“To me,” says Koichi Hayashida, Director of Super Mario 3D Land, “Super Mario Galaxy 2 is like the Manchu Han Imperial Feast…
“So this time, I wanted to make a compact game that, rather than the Manchu Han Imperial Feast, was lighter, like a hamburger you could just gobble down.”
He’s talking of course, about Super Mario 3D Land, the game that might just change your perception of the 3DS and 3D Mario games in general -- because, make no mistake, Super Mario 3D Land is one tasty burger.
The hamburger analogy, of course, may be lost in translation, or at least confused. Insubstantial, unhealthy, cheap, these are the words we normally associate with hamburgers, but switch your perspective -- convenient, purposeful, quick, delicious. Super Mario 3D Land is like a hamburger in those specific ways.
In fact it’s more like a mini-burger. The levels are short, bite-sized, designed to be consumed during your commute, to the point where quitting mid-level would hardly be an inconvenience. Shrinking 3D Mario down to the bare minimum, the design is economical, but filled with typical flourish. Super Mario 3D Land is clearly designed for a handheld experience, but it’s still substantial. We suspect it will become the cornerstone of any nutritious train journey.

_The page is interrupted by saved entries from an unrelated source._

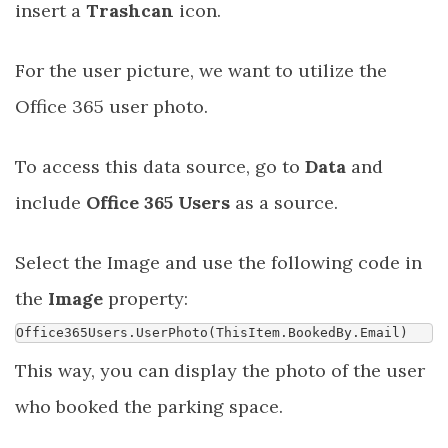
insert a
Trashcan
icon.
For the user picture, we want to utilize the
Office 365 user photo.
To access this data source, go to
Data
and
include
Office 365 Users
as a source.
Select the Image and use the following code in
the
Image
property:
Office365Users
.
UserPhoto
(
ThisItem
.
BookedBy
.
Email
)
This way, you can display the photo of the user
who booked the parking space.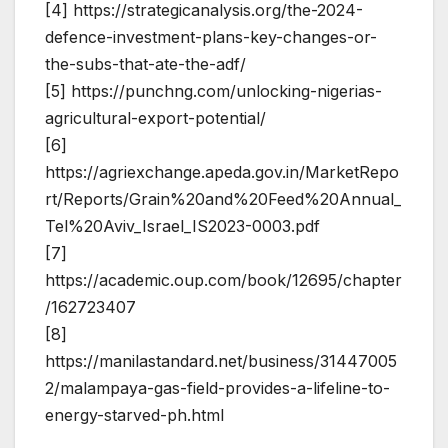
[4] https://strategicanalysis.org/the-2024-
defence-investment-plans-key-changes-or-
the-subs-that-ate-the-adf/
[5] https://punchng.com/unlocking-nigerias-
agricultural-export-potential/
[6]
https://agriexchange.apeda.gov.in/MarketRepo
rt/Reports/Grain%20and%20Feed%20Annual_
Tel%20Aviv_Israel_IS2023-0003.pdf
[7]
https://academic.oup.com/book/12695/chapter
/162723407
[8]
https://manilastandard.net/business/31447005
2/malampaya-gas-field-provides-a-lifeline-to-
energy-starved-ph.html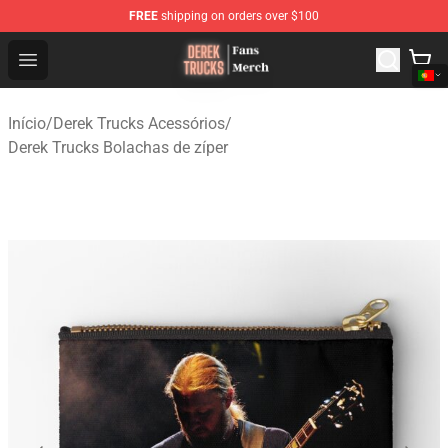
FREE
shipping on orders over $100
Derek Trucks Store - Official Derek Trucks Merchandise 
Open menu
Início
/
Derek Trucks Acessórios
/
Derek Trucks Bolachas de zíper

A good reference point would be the 2D sections you might find mid-level in either of the Mario Galaxy games -- those moments where the free flowing 3D mechanics are shoe-horned onto a 2D plane. These moments work partly though novelty, but mostly via sublime design -- it plays with your expectations and transforms your idea of how the dimensions work from a mechanical standpoint.

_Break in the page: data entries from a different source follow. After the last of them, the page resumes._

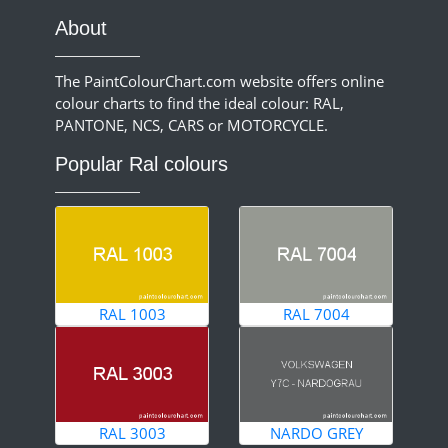
About
The PaintColourChart.com website offers online
colour charts to find the ideal colour: RAL,
PANTONE, NCS, CARS or MOTORCYCLE.
Popular Ral colours
RAL 1003
RAL 7004
RAL 3003
NARDO GREY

Super Mario 3D Land is similar -- in a sense it reinvents 3D Mario, removing the open sense of exploration, and replacing it with a linear structure more common in, say, Super Mario Bros. 3. We got a similar feeling from Super Mario Galaxy 2, the idea that the exploration seen in earlier 3D Marios, like Mario 64, was being replaced with something more rigid, based around a single interesting idea or concept. Almost as if 3D games had evolved to the point where more traditional level design could work in the third dimension.

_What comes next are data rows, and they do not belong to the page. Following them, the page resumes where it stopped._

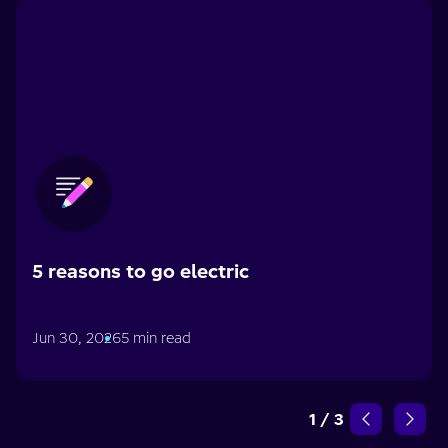
5 reasons to go electric
Jun 30, 2026
5 min read
1
/
3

Super Mario 3D Land is like that. Levels feel like levels, not areas to be explored. The path is clearer, the destination more obvious, particularly in the earlier levels.
In addition to the hamburger analogy, Hayashida also mentioned that he wanted Super Mario 3D Land to be the bridge between 2D Mario and 3D Mario, and that’s written all over the game’s design, from the levels themselves to the natural whimsy of the environments. Super Mario 3D Land feels light and breezy, a whole new type of fun.
It’s a true reinvention for Mario as a brand and a video game series, an intelligent reworking. It’s hard to imagine how a handheld 3D Mario could have been designed any other way without feeling needlessly dense and impenetrable.
So, yes, Super Mario 3D Land is a hamburger, but it’s as good as any hamburger I’ve ever eaten. And I could sure go for another.